Awesome it was not. It wasn’t bad. It just was. When you teach children, you need to be ready to make adjustments so I had to call a few audibles. Things did not go entirely to plan. Yet all things considered, the session probably went pretty well. Still, I could not stop overanalyzing the thing. This is what I do. It’s not healthy. I just get lost in my own head and…

"Daddy, let’s make a fountain."

Jim started to dig in the dirt. So I sat down on the ground beside him and watched him for a second as he scooped it into a mound. Thinking he was confused, I asked, “Are we making a mountain, buddy?”

"Nope, a fountain. A volcano."

I nodded; mainly to myself. Fountains and volcanoes actually are the same type of thing. I scooped up some soil and let it sift through my fingers onto our fountain. We sat there under the magnolia digging through the earth, finding snail shells, and chatting.

Scoop up dirt. Pour the dirt on the pile. Repeat. For about a hour. You would think that it would drive a person crazy. But in fact it was just the opposite. It was calming. My mind was not longer trying to go back and change things.

Jim stopped and admired the volcano.

"We’ve made a really big volcano. Didn’t we, buddy?"

"Uh-huh," he said with a smile.

Then he started kicking the whole thing over.

"What’re you doing?"

"We’re done. After we play, we do it again."

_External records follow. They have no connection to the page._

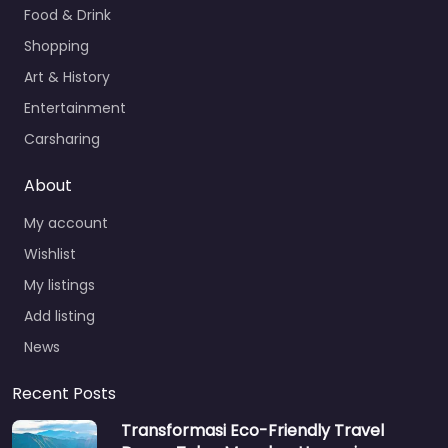
Food & Drink
Shopping
Art & History
Entertainment
Carsharing
About
My account
Wishlist
My listings
Add listing
News
Recent Posts
Transformasi Eco-Friendly Travel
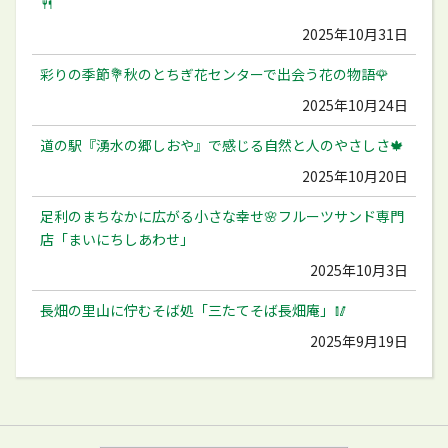
🍴
2025年10月31日
彩りの季節💐秋のとちぎ花センターで出会う花の物語🌹
2025年10月24日
道の駅『湧水の郷しおや』で感じる自然と人のやさしさ🍁
2025年10月20日
足利のまちなかに広がる小さな幸せ🌸フルーツサンド専門
店「まいにちしあわせ」
2025年10月3日
長畑の里山に佇むそば処「三たてそば長畑庵」🥢
2025年9月19日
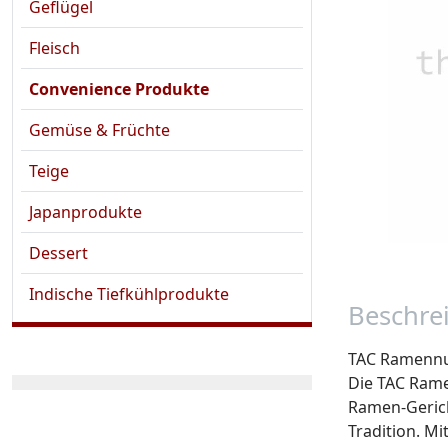
Geflügel
Fleisch
Convenience Produkte
Gemüse & Früchte
Teige
Japanprodukte
Dessert
Indische Tiefkühlprodukte
Beschre
TAC Ramennud
Die TAC Rame
Ramen-Gericht
Tradition. Mi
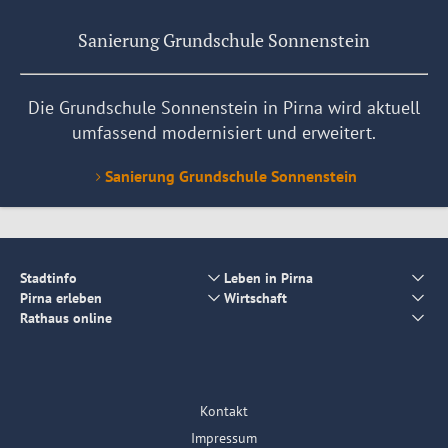
Sanierung Grundschule Sonnenstein
Die Grundschule Sonnenstein in Pirna wird aktuell
umfassend modernisiert und erweitert.
Sanierung Grundschule Sonnenstein
Stadtinfo
Leben in Pirna
Pirna erleben
Wirtschaft
Rathaus online
Kontakt
Impressum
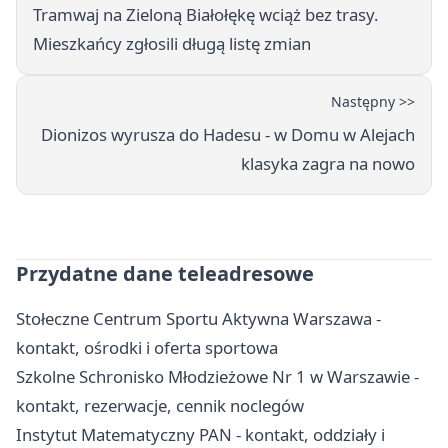
Tramwaj na Zieloną Białołękę wciąż bez trasy.
Mieszkańcy zgłosili długą listę zmian
Następny >>
Dionizos wyrusza do Hadesu - w Domu w Alejach
klasyka zagra na nowo
Przydatne dane teleadresowe
Stołeczne Centrum Sportu Aktywna Warszawa -
kontakt, ośrodki i oferta sportowa
Szkolne Schronisko Młodzieżowe Nr 1 w Warszawie -
kontakt, rezerwacje, cennik noclegów
Instytut Matematyczny PAN - kontakt, oddziały i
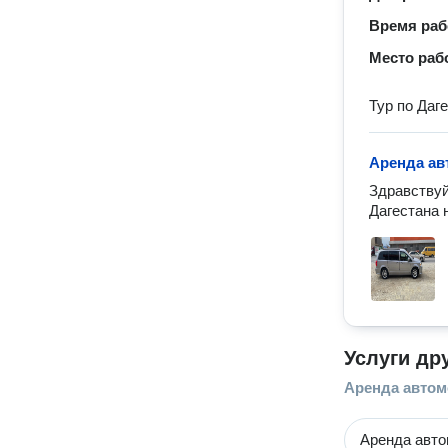
Время ра
Место раб
Тур по Даге
Аренда а
Здравствуй
Дагестана 
Услуги др
Аренда авто
Аренда авт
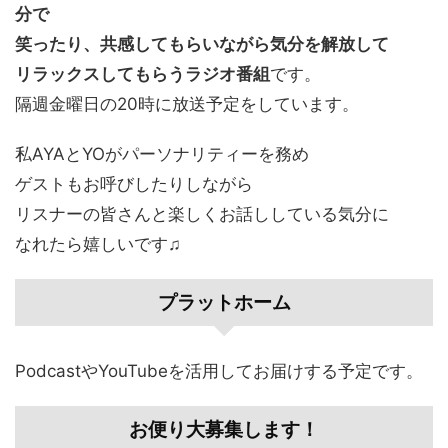
分で
笑ったり、共感してもらいながら気分を解放して
リラックスしてもらうラジオ番組
です。
隔週金曜日の20時に放送予定をしています。
私AYAとYOがパーソナリティーを務め
ゲストもお呼びしたりしながら
リスナーの皆さんと楽しくお話ししている気分に
なれたら嬉しいです♫
プラットホーム
PodcastやYouTubeを活用してお届けする予定です。
お便り大募集します！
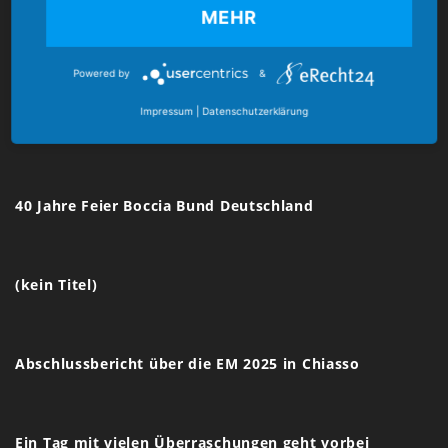
MEHR
E-Mail:
verband@boccia-bund.de
Powered by
&
Impressum
|
Datenschutzerklärung
Latest News
40 Jahre Feier Boccia Bund Deutschland
(kein Titel)
Abschlussbericht über die EM 2025 in Chiasso
Ein Tag mit vielen Überraschungen geht vorbei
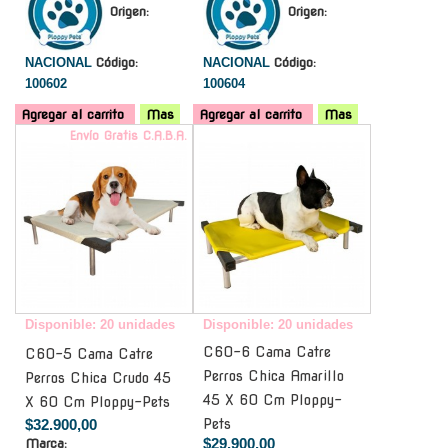
Origen:
Origen:
NACIONAL
Código:
NACIONAL
Código:
100602
100604
Agregar al carrito
Mas
Agregar al carrito
Mas
Envío Gratis C.A.B.A.
-
Disponible: 20 unidades
Disponible: 20 unidades
C60-6 Cama Catre
C60-5 Cama Catre
Perros Chica Amarillo
Perros Chica Crudo 45
45 X 60 Cm Ploppy-
X 60 Cm Ploppy-Pets
$32.900,00
Pets
$29.900,00
Marca:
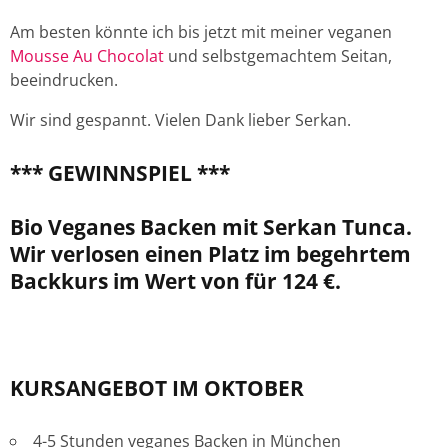
Am besten könnte ich bis jetzt mit meiner veganen
Mousse Au Chocolat
und selbstgemachtem Seitan,
beeindrucken.
Wir sind gespannt. Vielen Dank lieber Serkan.
*** GEWINNSPIEL ***
Bio Veganes Backen mit Serkan Tunca.
Wir verlosen einen Platz im begehrtem
Backkurs im Wert von für 124 €.
KURSANGEBOT IM OKTOBER
4-5 Stunden veganes Backen in München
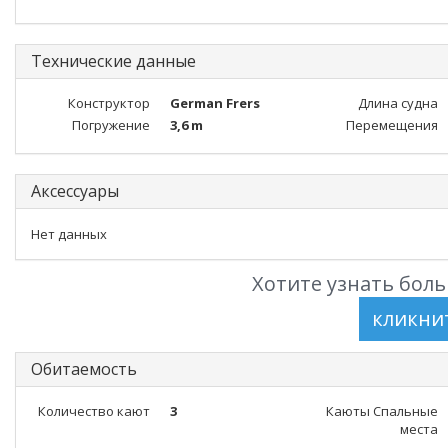
Технические данные
Конструктор
German Frers
Длина судна
Погружение
3,6 m
Перемещения
Аксессуары
Нет данных
Хотите узнать боль
Обитаемость
Количество кают
3
Каюты Спальные
места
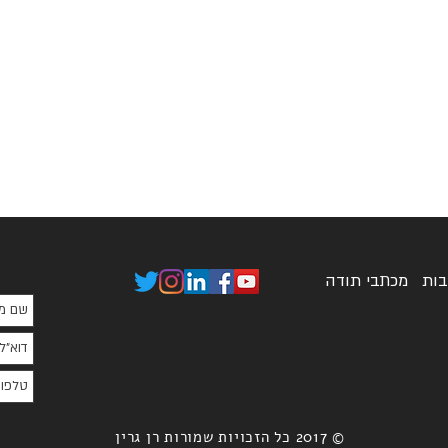
בות
מכתבי תודה
© 2017 כל הזכויות שמורות רן גרין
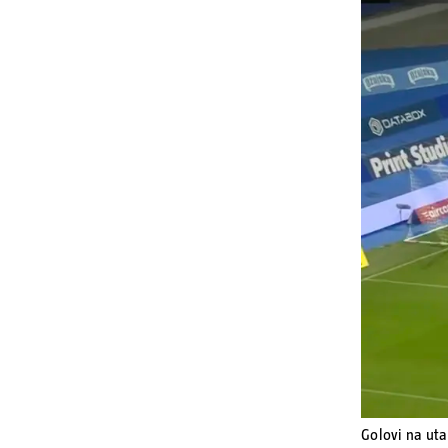
Golovi na ut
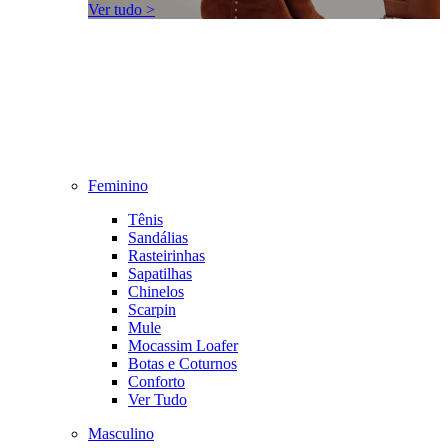
Ver tudo >
Feminino
Tênis
Sandálias
Rasteirinhas
Sapatilhas
Chinelos
Scarpin
Mule
Mocassim Loafer
Botas e Coturnos
Conforto
Ver Tudo
Masculino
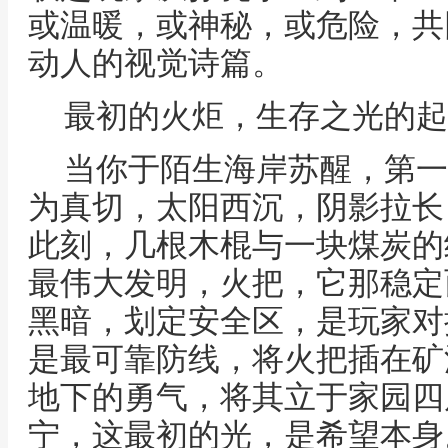
或温暖，或神秘，或危险，共
动人的视觉诗篇。
最初的火炬，生存之光的起
当你于陌生海岸苏醒，第一
为真切，太阳西沉，阴影拉长
此刻，几根木棍与一块煤炭的
最伟大发明，火把，它那稳定
黑暗，划定安全区，是玩家对
是最可靠防线，将火把插在矿
地下的勇气，将其立于家园四
宁，这最初的光，是希望本身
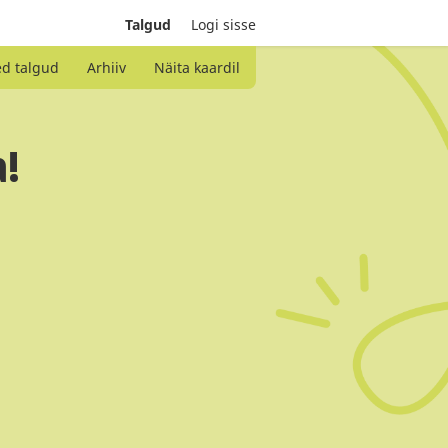
Talgud
Logi sisse
ed talgud
Arhiiv
Näita kaardil
a!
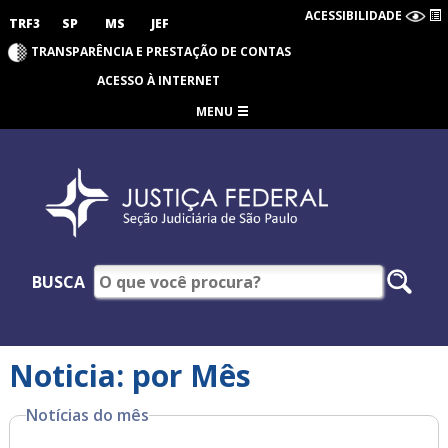
ACESSIBILIDADE
TRF3
SP
MS
JEF
TRANSPARÊNCIA E PRESTAÇÃO DE CONTAS
ACESSO À INTERNET
MENU
BUSCA
Noticia: por Mês
Notícias do mês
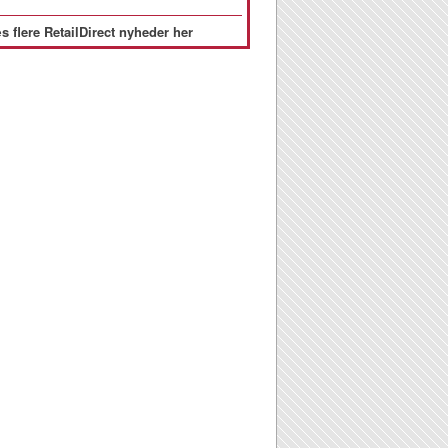
s flere RetailDirect nyheder her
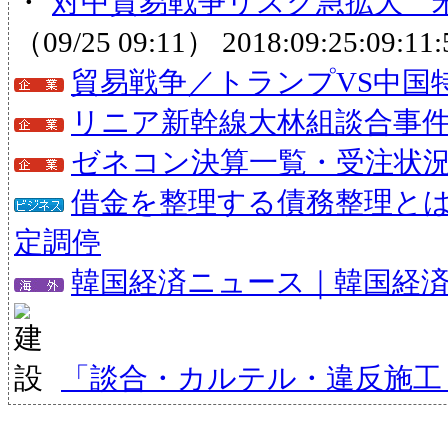
・
対中貿易戦争リスク急拡大 米
（09/25 09:11）
2018:09:25:09:11:
貿易戦争／トランプVS中国
リニア新幹線大林組談合事
ゼネコン決算一覧・受注状
借金を整理する債務整理と
定調停
韓国経済ニュース｜韓国経
「談合・カルテル・違反施工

I admit that I was ticked off for a brief moment. But then it occurred to me: it was literally a pile of dirt. We had done what we set out to do and it was time to move on. There was chase to be played. There were stories to tell. There were rolling clouds to watch. There was concrete in need of chalking. If we had stuck with the hill and guarded it from the almost spring-like breeze, none of that awesome stuff would have happened.

My lesson on Lent was like that.

Hmm…that could be taken the wrong way: “Chris said teaching the children at his church was a pile of dirt.”

I had done the lesson. I had given it my best. I learned a few things. It was time to move on. I didn’t need to guard it like I initially wanted to guard that dirt volcano. That would benefit no one and it would not change a single thing.

When Ash Wednesday starts Lent this week, one of the reminders that I’ll hear—and perhaps you might too—is that we are dust. I am finite and my time here is limited. It is a waste of life to overanalyze and try to fix things that have already flown away with the wind. All I can do is try to love God, love those I encounter, and give my best at whatever is at hand whether that’s teaching a lesson at church, writing a blog, or spending time with my son.

That’s hard for us adults to remember sometime. We’re often so transfixed on what is ahead or what is behind that we forget about what is in front of us. Thankfully, I’ve got a wise three year old that keeps me in check even if he doesn’t realize it.